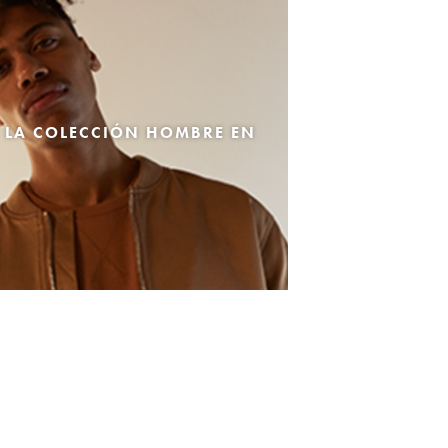
 LA COLECCIÓN HOMBRE EN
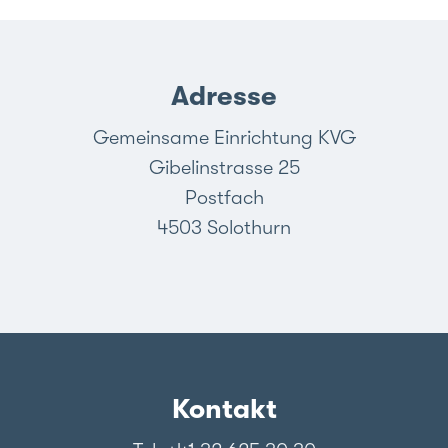
Adresse
Gemeinsame Einrichtung KVG
Gibelinstrasse 25
Postfach
4503 Solothurn
Kontakt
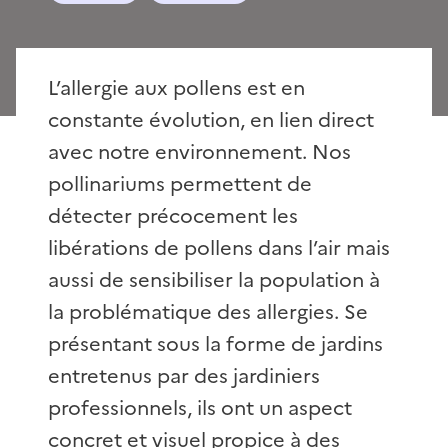
L’allergie aux pollens est en
constante évolution, en lien direct
avec notre environnement. Nos
pollinariums permettent de
détecter précocement les
libérations de pollens dans l’air mais
aussi de sensibiliser la population à
la problématique des allergies. Se
présentant sous la forme de jardins
entretenus par des jardiniers
professionnels, ils ont un aspect
concret et visuel propice à des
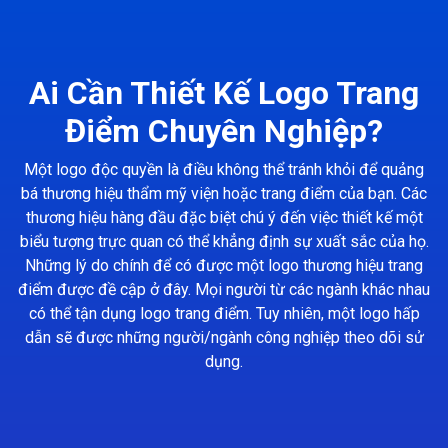
Ai Cần Thiết Kế Logo Trang
Điểm Chuyên Nghiệp?
Một logo độc quyền là điều không thể tránh khỏi để quảng
bá thương hiệu thẩm mỹ viện hoặc trang điểm của bạn. Các
thương hiệu hàng đầu đặc biệt chú ý đến việc thiết kế một
biểu tượng trực quan có thể khẳng định sự xuất sắc của họ.
Những lý do chính để có được một logo thương hiệu trang
điểm được đề cập ở đây. Mọi người từ các ngành khác nhau
có thể tận dụng logo trang điểm. Tuy nhiên, một logo hấp
dẫn sẽ được những người/ngành công nghiệp theo dõi sử
dụng.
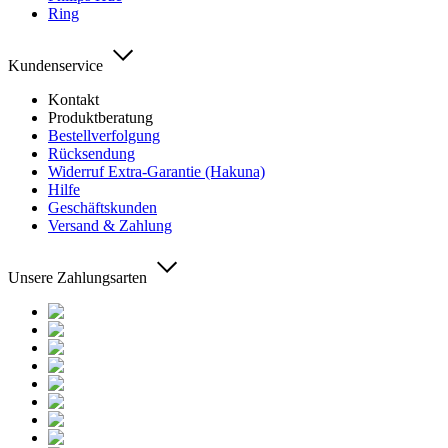
Ring
Kundenservice
Kontakt
Produktberatung
Bestellverfolgung
Rücksendung
Widerruf Extra-Garantie (Hakuna)
Hilfe
Geschäftskunden
Versand & Zahlung
Unsere Zahlungsarten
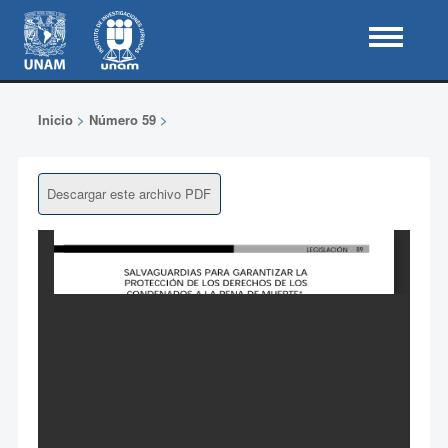
Inicio
>
Número 59
>
Descargar este archivo PDF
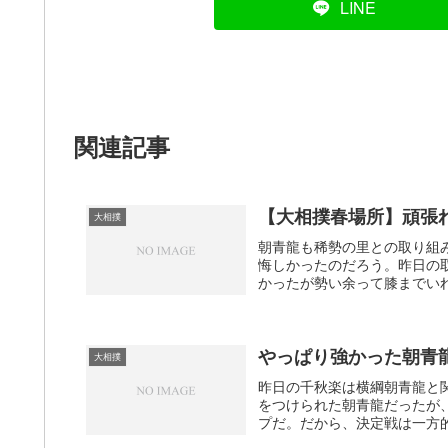
LINE
関連記事
【大相撲春場所】頑張
大相撲
朝青龍も稀勢の里との取り組
悔しかったのだろう。昨日の
かったが勢い余って膝までいれ
やっぱり強かった朝青
大相撲
昨日の千秋楽は横綱朝青龍と
をつけられた朝青龍だったが
プだ。だから、決定戦は一方的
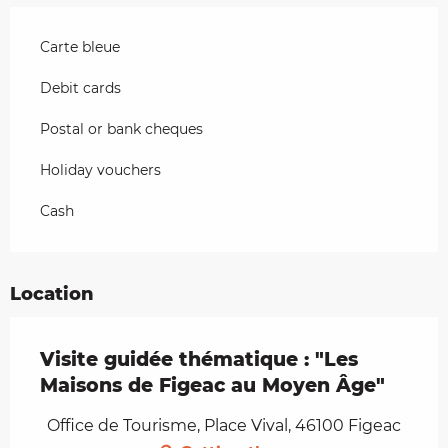
Carte bleue
Debit cards
Postal or bank cheques
Holiday vouchers
Cash
Location
Visite guidée thématique : "Les
Maisons de Figeac au Moyen Âge"
Office de Tourisme, Place Vival, 46100 Figeac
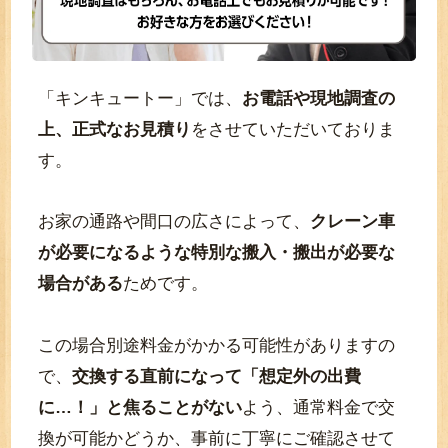
「キンキュートー」では、
お電話や現地調査の
上、正式なお見積り
をさせていただいておりま
す。
お家の通路や間口の広さによって、
クレーン車
が必要になるような特別な搬入・搬出が必要な
場合がある
ためです。
この場合別途料金がかかる可能性がありますの
で、
交換する直前になって「想定外の出費
に…！」と焦ることがない
よう、通常料金で交
換が可能かどうか、事前に丁寧にご確認させて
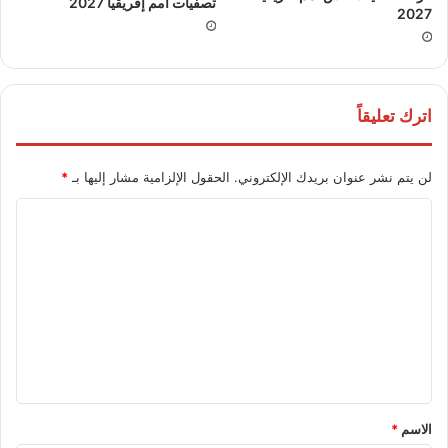
تصفيات أمم إفريقيا 2027
2027
اترك تعليقاً
لن يتم نشر عنوان بريدك الإلكتروني.
الحقول الإلزامية مشار إليها بـ
*
ا
ل
ت
ع
ل
ي
ق
*
الاسم
*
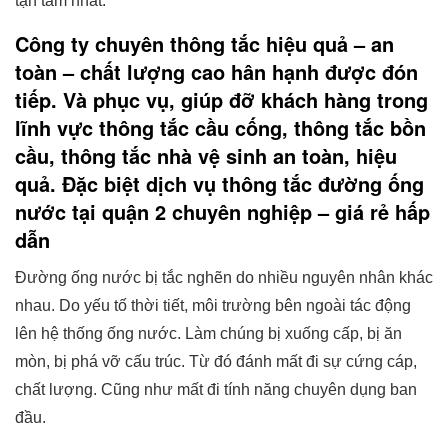
tận tâm nhất.
Công ty chuyên thông tắc hiệu quả – an
toàn – chất lượng cao hân hạnh được đón
tiếp. Và phục vụ, giúp đỡ khách hàng trong
lĩnh vực thông tắc cầu cống, thông tắc bồn
cầu, thông tắc nhà vệ sinh an toàn, hiệu
quả. Đặc biệt dịch vụ thông tắc đường ống
nước tại quận 2 chuyên nghiệp – giá rẻ hấp
dẫn
Đường ống nước bị tắc nghẽn do nhiều nguyên nhân khác
nhau. Do yếu tố thời tiết, môi trường bên ngoài tác động
lên hệ thống ống nước. Làm chúng bị xuống cấp, bị ăn
mòn, bị phá vỡ cấu trúc. Từ đó đánh mất đi sự cứng cáp,
chất lượng. Cũng như mất đi tính năng chuyên dụng ban
đầu.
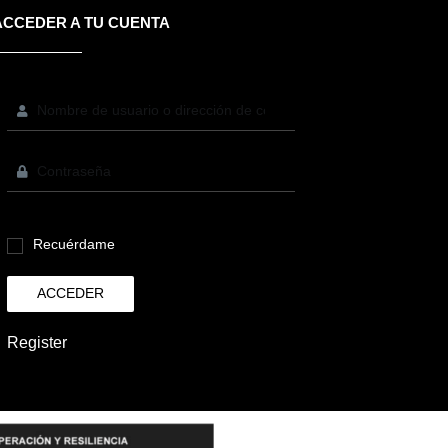
ACCEDER A TU CUENTA
Recuérdame
ACCEDER
Register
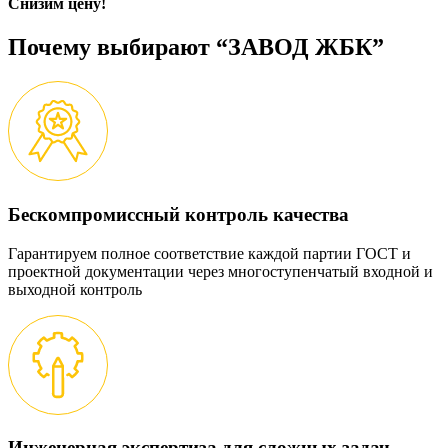
Снизим цену!
Почему выбирают “ЗАВОД ЖБК”
Бескомпромиссный контроль качества
Гарантируем полное соответствие каждой партии ГОСТ и
проектной документации через многоступенчатый входной и
выходной контроль
Инженерная экспертиза для сложных задач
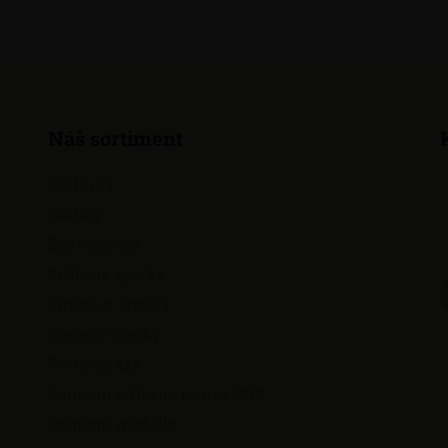
Náš sortiment
Hodinky
Hodiny
Zlaté šperky
Stříbrné šperky
Titanové šperky
Ocelové šperky
Perly na krk
Pamětní stříbrné mince ČNB
Pamětní medaile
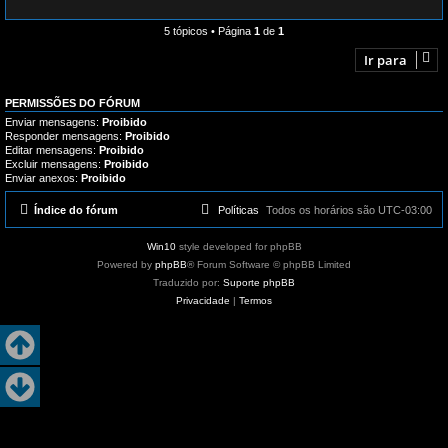
5 tópicos • Página
1
de
1
Ir para
PERMISSÕES DO FÓRUM
Enviar mensagens:
Proibido
Responder mensagens:
Proibido
Editar mensagens:
Proibido
Excluir mensagens:
Proibido
Enviar anexos:
Proibido
Índice do fórum
Políticas
Todos os horários são
UTC-03:00
Win10
style developed for phpBB
Powered by
phpBB
® Forum Software © phpBB Limited
Traduzido por:
Suporte phpBB
Privacidade
|
Termos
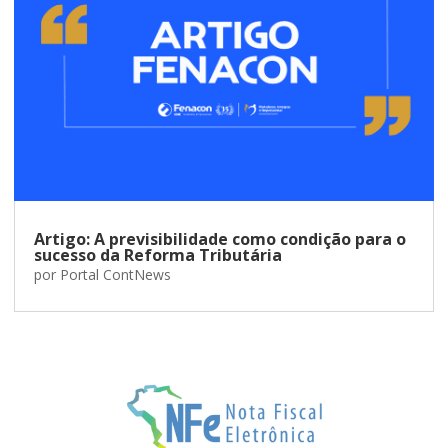
Artigo: A previsibilidade como condição para o
sucesso da Reforma Tributária
por
Portal ContNews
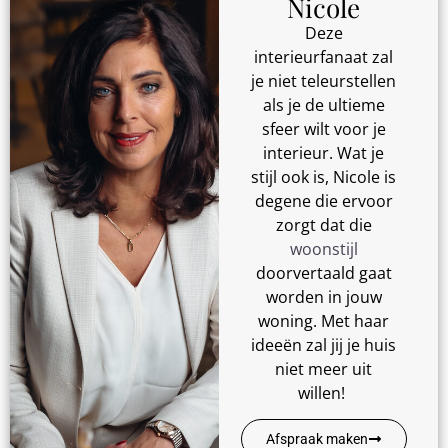
Nicole
Deze
interieurfanaat zal
je niet teleurstellen
als je de ultieme
sfeer wilt voor je
interieur. Wat je
stijl ook is, Nicole is
degene die ervoor
zorgt dat die
woonstijl
doorvertaald gaat
worden in jouw
woning. Met haar
ideeën zal jij je huis
niet meer uit
willen!
Afspraak maken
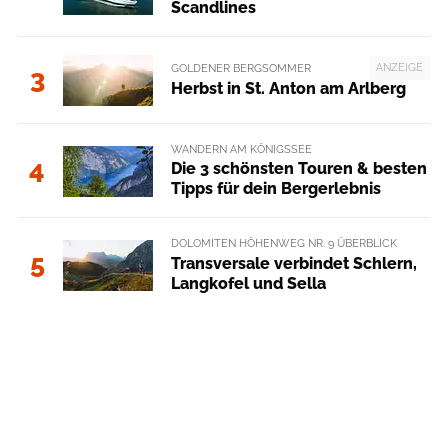
Scandlines
ANZEIGE
GOLDENER BERGSOMMER
3
Herbst in St. Anton am Arlberg
WANDERN AM KÖNIGSSEE
4
Die 3 schönsten Touren & besten
Tipps für dein Bergerlebnis
DOLOMITEN HÖHENWEG NR. 9 ÜBERBLICK
5
Transversale verbindet Schlern,
Langkofel und Sella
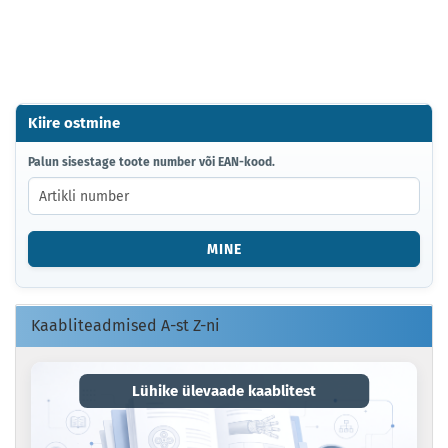
Kiire ostmine
PALUN
Palun sisestage toote number või EAN-kood.
SISESTAGE
TOOTE
NUMBER
VÕI
MINE
EAN-
KOOD.
Kaabliteadmised A-st Z-ni
Lühike ülevaade kaablitest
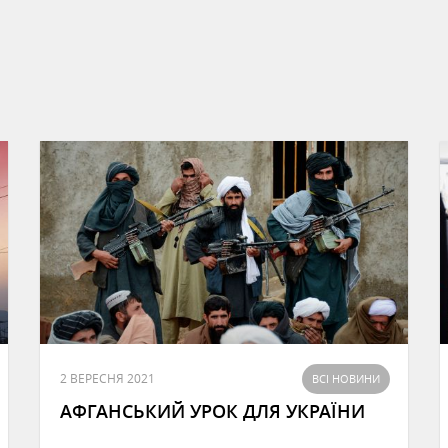
2 ВЕРЕСНЯ 2021
ВСІ НОВИНИ
АФГАНСЬКИЙ УРОК ДЛЯ УКРАЇНИ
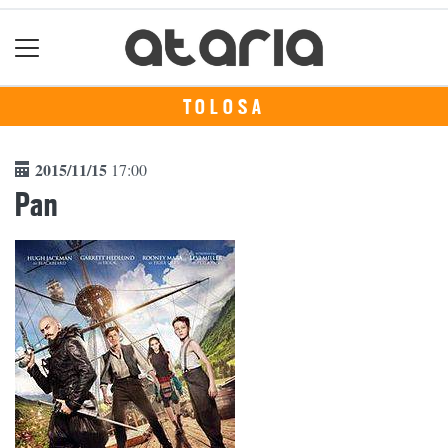
TOLOSA
2015/11/15
17:00
Pan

**Activity**
In the material above, find each line that has the string "toàn" and return it.

**Task response**
toàn – chất lượng cao hân hạnh được đón
cầu, thông tắc nhà vệ sinh an toàn, hiệu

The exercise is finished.